October 2025
Intermediate to advanced
572 pages
7h 46m
Japanese
並行性(concurrency)とは、コンピュータがあたかもさまざまな処理を同時に行えるようにする仕組みです。例えば、CPUコアが1つしかないコンピュータにおいて、OSがその単一プロセッサ上で実行するプログラムを高速に切り替えています。この仕組みにより、各プログラムの実行が交互に行われて、プログラムが同時に動いているような錯覚を生み出しています。
並列性(parallelism)とは、コンピュータが実際にさまざまな処理を同時に行えるようにする仕組みです。CPUコアが複数あれば、プログラムを複数同時に実行できます。各CPUコアがそれぞれ異なるプログラムの命令を実行するので、複数のプログラムを同時に処理できます。
並行性は、単一プログラムにおける特定の問題を解決する有用なツールです。並行性を使えば、異なるI/Oストリームのような複数の独立した実行経路を持つプログラムを、見かけ上同時に独立して処理できます。

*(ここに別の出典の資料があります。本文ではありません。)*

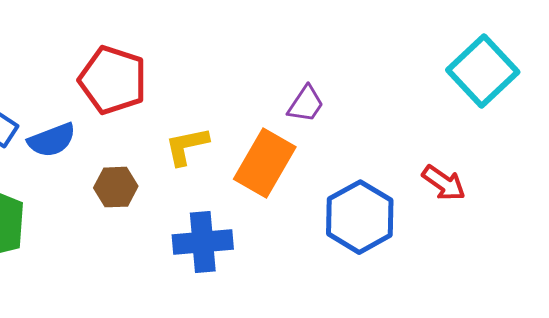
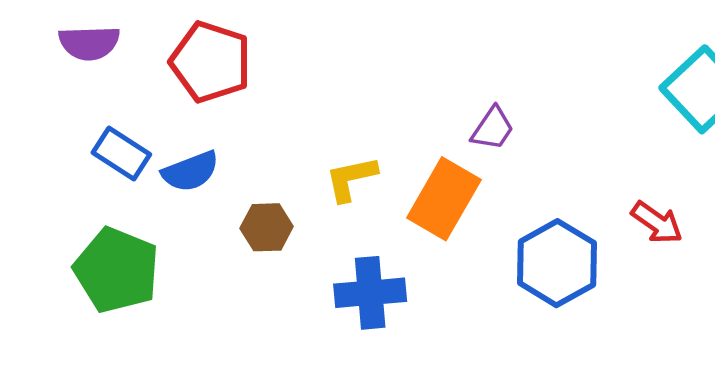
red pentagon: (113, 80) -> (211, 62), moved

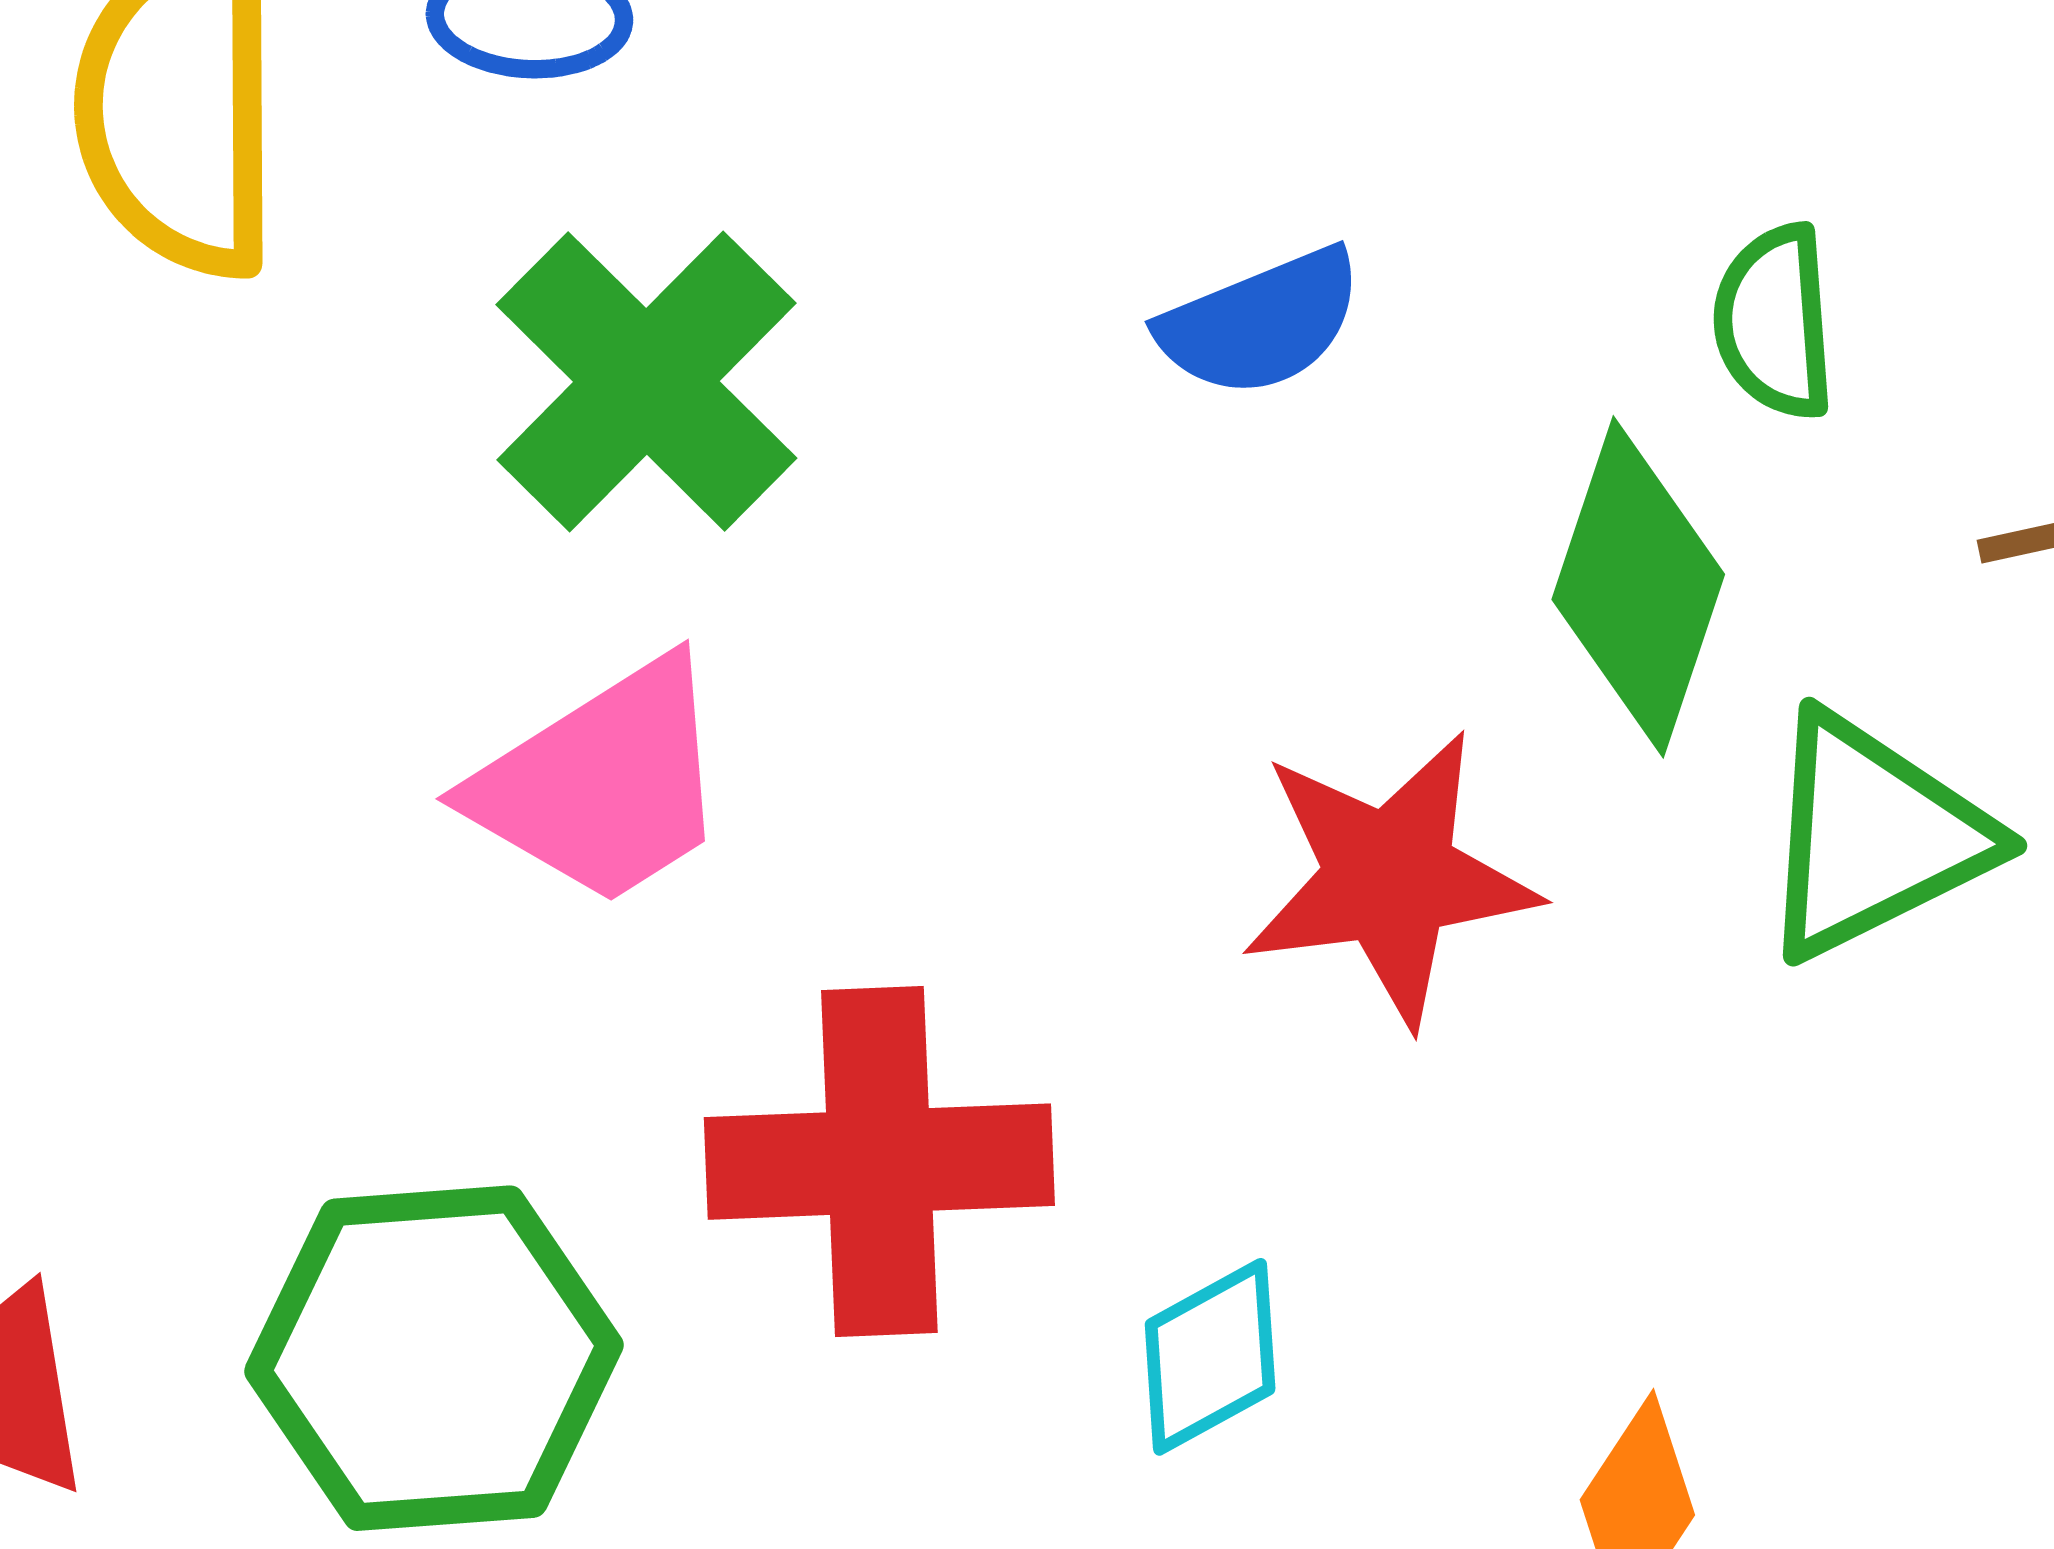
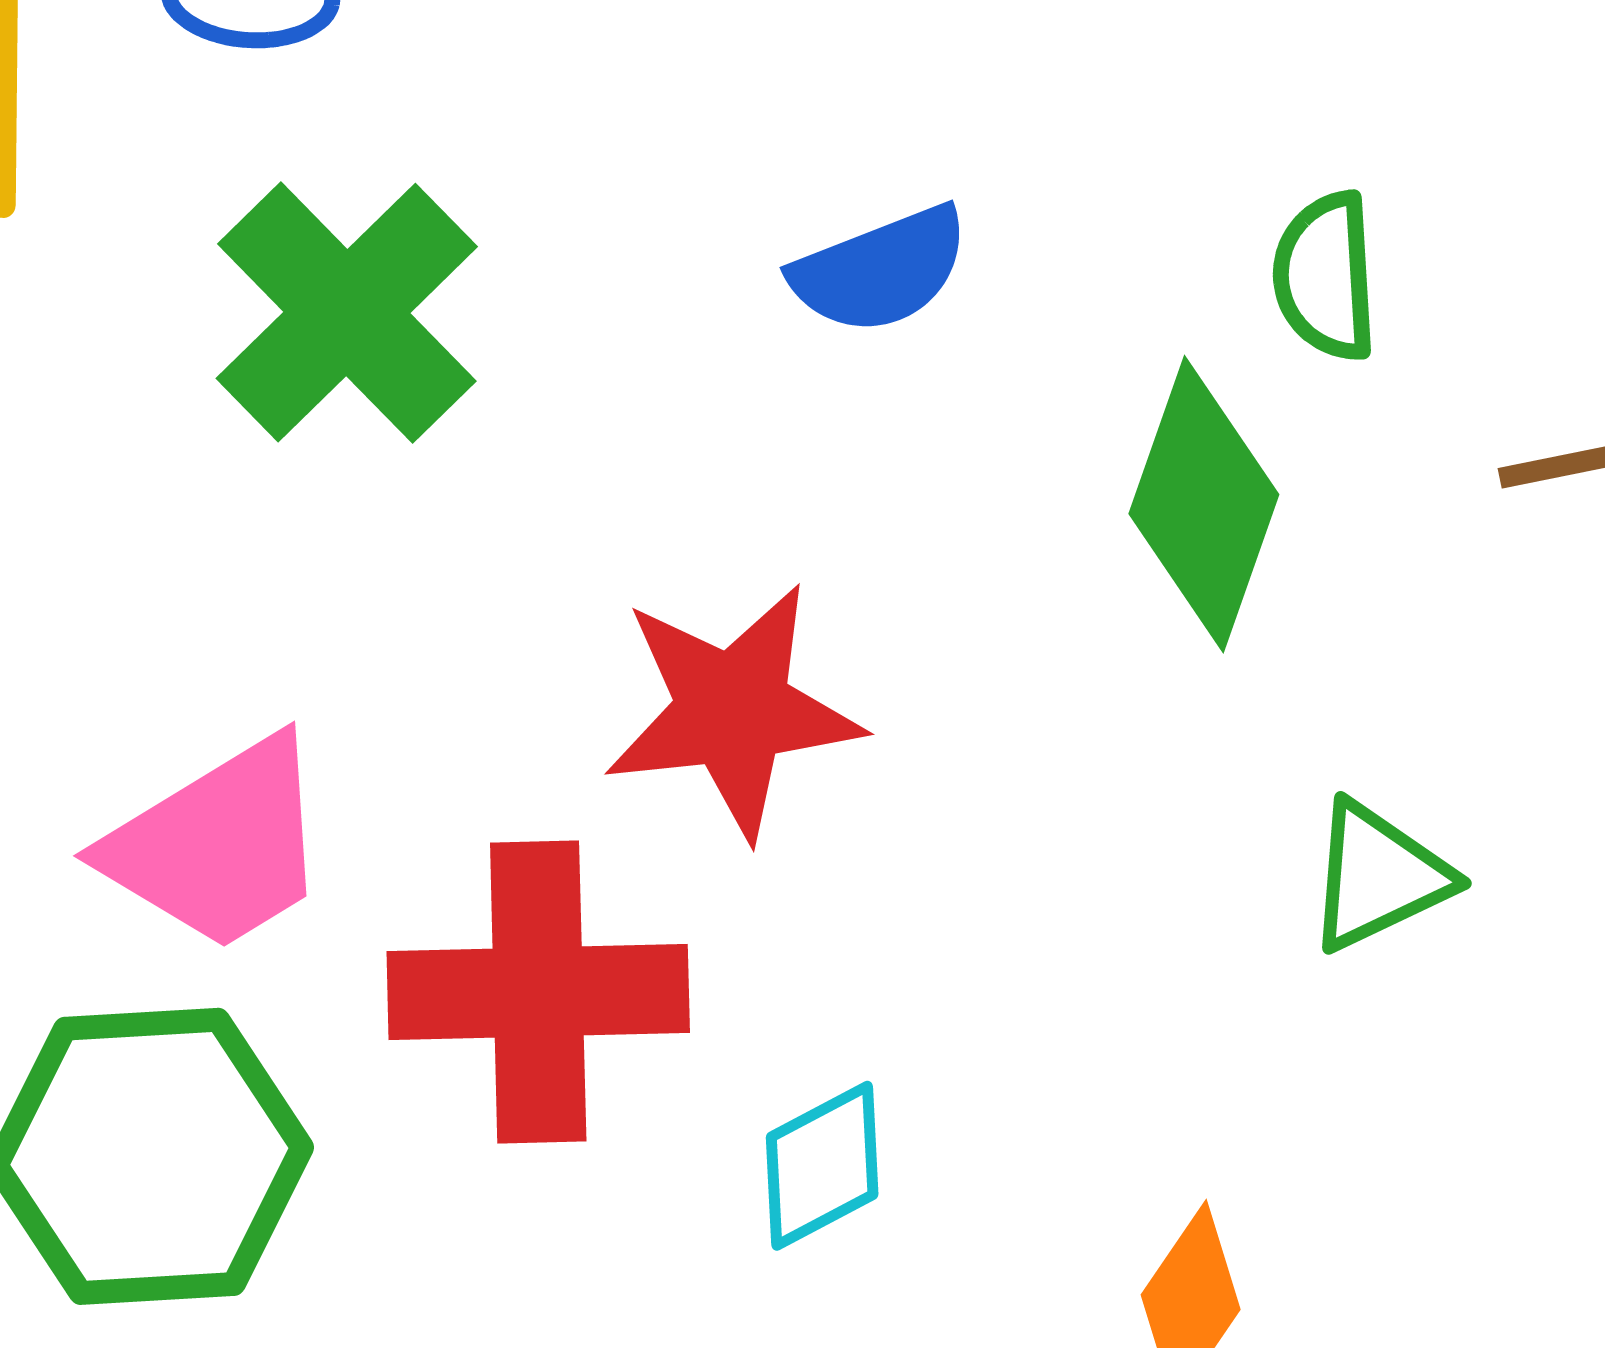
pink trapezoid: (602, 783) -> (218, 845), moved
green triangle: (1873, 836) -> (1378, 876), moved, size x0.7
red star: (1390, 878) -> (733, 711), moved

並行性と並列性の最も重要な違いはスピードアップです。プログラム内の2つの異なる実行経路を並列に処理する場合、作業全体にかかる時間は半分になり、実行速度は2倍になります。一方、並行処理は異なる実行経路が一見並列に動いているように見えても、実際の作業時間は短縮されません。
Pythonならばさまざまなスタイルで並行処理が書けます。例えば、スレッドならば小規模な並行処理、非同期コルーチンならば大規模な並行処理ができます。また、システムコール、サブプロセス、C言語拡張を介して並列処理もできます。しかし、Pythonで並列処理を本当に並列で実行するのは非常に難しいです。状況に応じてPythonを最適に活用する方法を理解することが大切です。